For in-vivo gene therapy, the delivery vehicle is usually an adeno-associated virus (AAV), and the part of the virus that decides which tissue it infects is the capsid - the protein shell. The 2024 patent facet shows capsid engineering, not the therapeutic gene, is where the delivery IP battle sits.
Aggregate the 2024 AAV grants by owner and the field is academic and translational: Duke University (US12146151B2, cross-species-compatible AAV), Genethon (US12037362B2, a hybrid AAV9/AAVrh74 serotype with reduced liver tropism), and the Schepens Eye Research Institute (US12134786B2, ancestral-sequence capsid prediction). The longer facet adds Penn, the Regents of the University of California, and Voyager.

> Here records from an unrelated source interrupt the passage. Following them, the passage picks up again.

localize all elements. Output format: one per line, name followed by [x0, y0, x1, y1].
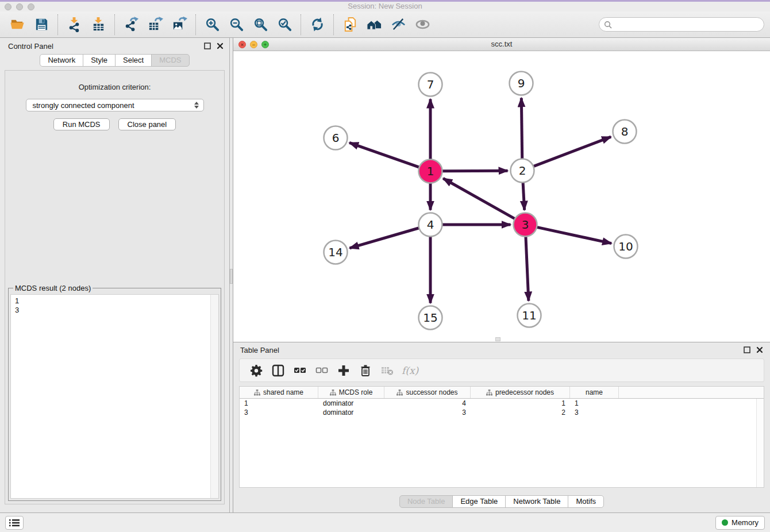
graph-node-label: 1	[427, 164, 434, 178]
graph-edge-2-9[interactable]	[521, 98, 522, 159]
close-table-panel-icon[interactable]	[756, 346, 763, 353]
first-neighbors-button[interactable]	[365, 16, 383, 33]
zoom-selected-button[interactable]	[276, 16, 293, 33]
import-network-button[interactable]	[66, 16, 83, 33]
open-session-button[interactable]	[9, 16, 26, 33]
graph-node-6[interactable]: 6	[324, 126, 348, 150]
graph-edge-2-8[interactable]	[533, 137, 611, 167]
float-table-panel-icon[interactable]	[744, 346, 750, 353]
graph-edge-3-1[interactable]	[443, 179, 515, 219]
graph-node-2[interactable]: 2	[511, 159, 534, 183]
column-visibility-button[interactable]	[271, 363, 286, 378]
tab-network[interactable]: Network	[40, 54, 83, 67]
horizontal-splitter-handle[interactable]	[495, 337, 500, 341]
zoom-fit-button[interactable]	[252, 16, 269, 33]
clone-network-button[interactable]	[341, 16, 359, 33]
network-maximize-icon[interactable]: +	[261, 41, 269, 48]
table-settings-button[interactable]	[249, 363, 264, 378]
splitter-handle[interactable]	[230, 269, 233, 284]
add-column-button[interactable]	[336, 363, 351, 378]
maximize-window-icon[interactable]	[28, 3, 34, 10]
graph-node-9[interactable]: 9	[510, 72, 533, 95]
network-canvas[interactable]: 7968124314101511	[233, 51, 770, 342]
tab-style[interactable]: Style	[83, 54, 116, 67]
close-panel-icon[interactable]	[217, 43, 224, 49]
trash-icon	[359, 364, 372, 377]
export-image-button[interactable]	[171, 16, 188, 33]
table-tab-motifs[interactable]: Motifs	[568, 495, 604, 508]
hierarchy-icon	[254, 390, 260, 396]
run-mcds-button[interactable]: Run MCDS	[53, 118, 110, 130]
graph-node-8[interactable]: 8	[613, 120, 637, 144]
network-minimize-icon[interactable]: −	[250, 41, 257, 48]
node-table[interactable]: shared nameMCDS rolesuccessor nodesprede…	[239, 386, 764, 488]
memory-button[interactable]: Memory	[715, 516, 765, 530]
graph-node-4[interactable]: 4	[419, 213, 442, 237]
select-all-button[interactable]	[292, 363, 307, 378]
graph-edge-4-14[interactable]	[349, 228, 419, 248]
graph-node-10[interactable]: 10	[614, 235, 638, 259]
right-column: × − + scc.txt 7968124314101511 Table Pan…	[233, 38, 770, 512]
table-tab-network-table[interactable]: Network Table	[505, 495, 568, 508]
save-session-button[interactable]	[33, 16, 50, 33]
graph-node-label: 6	[332, 131, 340, 145]
tab-mcds[interactable]: MCDS	[151, 54, 189, 67]
deselect-all-button[interactable]	[314, 363, 329, 378]
network-window-titlebar[interactable]: × − + scc.txt	[233, 38, 770, 51]
close-window-icon[interactable]	[5, 3, 11, 10]
float-panel-icon[interactable]	[204, 43, 211, 49]
zoom-out-button[interactable]	[228, 16, 245, 33]
network-close-icon[interactable]: ×	[238, 41, 246, 48]
table-cell-shared-name: 3	[240, 408, 318, 417]
graph-node-15[interactable]: 15	[419, 306, 442, 330]
mcds-result-list[interactable]: 13	[10, 294, 219, 499]
graph-edge-3-10[interactable]	[537, 227, 611, 243]
delete-table-button[interactable]	[380, 363, 395, 378]
graph-node-1[interactable]: 1	[419, 160, 442, 183]
graph-edge-3-11[interactable]	[526, 236, 529, 300]
task-history-button[interactable]	[5, 516, 24, 530]
graph-node-label: 11	[522, 309, 536, 322]
app-window-controls[interactable]	[5, 3, 34, 10]
graph-node-11[interactable]: 11	[518, 304, 541, 327]
hide-selected-button[interactable]	[390, 16, 407, 33]
table-tab-node-table[interactable]: Node Table	[399, 495, 453, 508]
column-header-mcds-role[interactable]: MCDS role	[318, 387, 384, 398]
show-all-button[interactable]	[414, 16, 431, 33]
column-header-label: successor nodes	[406, 388, 457, 396]
table-tab-edge-table[interactable]: Edge Table	[452, 495, 506, 508]
tab-select[interactable]: Select	[115, 54, 152, 67]
criterion-select[interactable]: strongly connected component	[26, 99, 204, 111]
result-scrollbar[interactable]	[210, 295, 218, 498]
graph-node-7[interactable]: 7	[419, 73, 442, 97]
table-row[interactable]: 3dominator323	[240, 408, 764, 417]
import-table-button[interactable]	[90, 16, 107, 33]
delete-column-button[interactable]	[358, 363, 373, 378]
export-table-button[interactable]	[147, 16, 164, 33]
column-header-predecessor-nodes[interactable]: predecessor nodes	[471, 387, 570, 398]
minimize-window-icon[interactable]	[16, 3, 23, 10]
close-panel-button[interactable]: Close panel	[118, 118, 176, 130]
global-search[interactable]	[599, 17, 764, 32]
export-network-button[interactable]	[122, 16, 140, 33]
table-scrollbar[interactable]	[756, 399, 764, 487]
function-builder-button[interactable]: f(x)	[402, 363, 418, 378]
zoom-in-button[interactable]	[203, 16, 221, 33]
graph-node-14[interactable]: 14	[324, 241, 348, 264]
graph-edge-2-3[interactable]	[523, 182, 525, 210]
table-cell-name: 1	[570, 399, 619, 408]
column-header-name[interactable]: name	[570, 387, 619, 398]
refresh-layout-button[interactable]	[309, 16, 326, 33]
table-row[interactable]: 1dominator411	[240, 399, 764, 408]
toolbar-separator	[301, 14, 301, 35]
graph-edge-1-6[interactable]	[349, 142, 419, 167]
clone-network-icon	[342, 17, 358, 32]
column-header-successor-nodes[interactable]: successor nodes	[384, 387, 471, 398]
graph-svg[interactable]: 7968124314101511	[233, 51, 769, 341]
delete-table-icon	[381, 364, 394, 377]
column-header-shared-name[interactable]: shared name	[240, 387, 318, 398]
graph-node-3[interactable]: 3	[514, 213, 537, 237]
vertical-splitter[interactable]	[229, 38, 233, 512]
graph-edge-1-2[interactable]	[442, 171, 507, 171]
search-input[interactable]	[615, 20, 759, 29]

The CPC clustering is delivery-machinery throughout: C12N 15/86 (viral vectors), C12N 2750/14143 and the C12N 2750/141xx series (AAV-specific vector tags), C12N 7/00 (virus production), C07K 14/005 (the capsid protein). The recurring capsid-protein and serotype tags mark this as a tropism-and-immunity sub-estate, distinct from the therapeutic-gene claims.
The strategic frontier the grants share is retargeting and immune evasion. Wild-type AAV serotypes have fixed tissue preferences and face pre-existing neutralizing antibodies in many patients. Engineered capsids - hybrid serotypes, ancestral reconstructions, cross-species designs - aim to redirect tropism (e.g., away from liver) and dodge immunity. Each engineered capsid is a separately claimable composition.
For freedom-to-operate, the consequence is that an AAV gene therapy's delivery exposure is its capsid, not its payload. A program using a novel engineered capsid must clear the capsid-engineering estate - Duke, Genethon, the eye institutes, Penn - separately from any claims on the therapeutic transgene. The 2024 facet is the map of where that capsid IP is owned and contested.